Health Topics

What factors are associated with physical inactivity in patients with bronchiectasis?

Being physically active and avoiding a sedentary lifestyle is one of the key factors in preventing respiratory infections in patients with bronchiectasis. This was verified by a study at Hospital Clínic, the first to analyse which factors influence changes in physical activity in these patients.  

Picture of a patient doing an exercise test at Hospital Clínic de Barcelona. Photographer Francisco Avia

Being inactive and sedentary on a daily basis has an impact on the prognosis of chronic respiratory diseases such as COPD and bronchiectasis. Understanding the factors associated with a decrease in physical activity is essential to improve treatment of these patients and to guide new research projects.  

A study carried out at Hospital Clínic looked into the clinical and socio-demographic factors associated with higher levels of inactivity and sedentary behaviour. Patients with bronchiectasis were monitored for one year. 

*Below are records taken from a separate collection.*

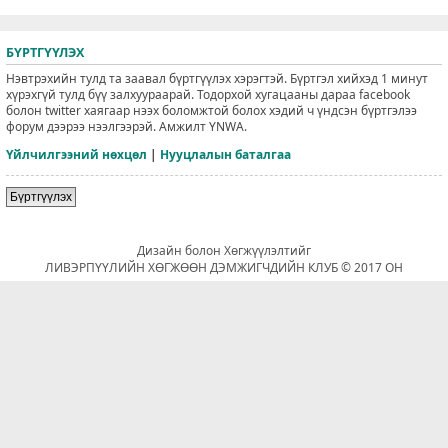
БҮРТГҮҮЛЭХ
Нэвтрэхийн тулд та заавал бүртгүүлэх хэрэгтэй. Бүртгэл хийхэд 1 минут
хүрэхгүй тулд бүү залхуураарай. Тодорхой хугацааны дараа facebook
болон twitter хаягаар нээх боломжтой болох хэдий ч үндсэн бүртгэлээ
форум дээрээ нээлгээрэй. Амжилт YNWA.
Үйлчилгээний нөхцөл
|
Нууцлалын баталгаа
Бүртгүүлэх
Дизайн болон Хөгжүүлэлтийг
ЛИВЭРПҮҮЛИЙН ХӨГЖӨӨН ДЭМЖИГЧДИЙН КЛУБ © 2017 ОН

To carry out this study, patients with bronchiectasis were visited at the time of inclusion in the study, and after one year. During the two visits, physical activity and sedentary lifestyle were measured over one week with the help of a device (accelerometer). Patients were classified into different groups: active or inactive according to the number of steps walked per day, and sedentary or non-sedentary according to the time they spent awake without moving (seated or lying down). Therefore, four groups were generated according to whether or not they were active and/or sedentary. 

In addition, clinical and socio-demographic variables such as quality of life, exercise tolerance, worsening condition, number of hospitalisations during the year of monitoring, lung function and severity of bronchiectasis were recorded. 

53 patients with bronchiectasis were included, 37 of whom were women. The average age was 62 years. At the beginning of the study, the groups were distributed as follows: 24 ‘active + non-sedentary’, 3 ‘active + sedentary’, 11 ‘inactive + non-sedentary’ and 15 ‘inactive + sedentary’ patients.  

After one year, it was observed that 18 patients (34%) had worse levels of physical activity and sedentary lifestyle. 10 of them were directly classified as ‘inactive + sedentary’, the worst of the 4 groups. The clinical factor related to this change was the number of respiratory infections associated with the disease during the year of monitoring.  

Therefore, in patients with bronchiectasis, the number of respiratory infections during the year of monitoring was associated with increased inactivity and a sedentary lifestyle. This means that physical activity and avoiding a sedentary lifestyle seem to be key in preventing worsening condition in people with bronchiectasis. Staying active on a daily basis, with frequent walks and reducing time spent seated, can have a direct impact on these patients’ health.  

This study was led by physiotherapist Victoria Alcaraz, a member of the bronchiectasis research line of Dr. Antoni Torres' group.. This is the first study to analyse the factors related to behavioural changes in physical activity and sedentary lifestyle in patients with bronchiectasis.  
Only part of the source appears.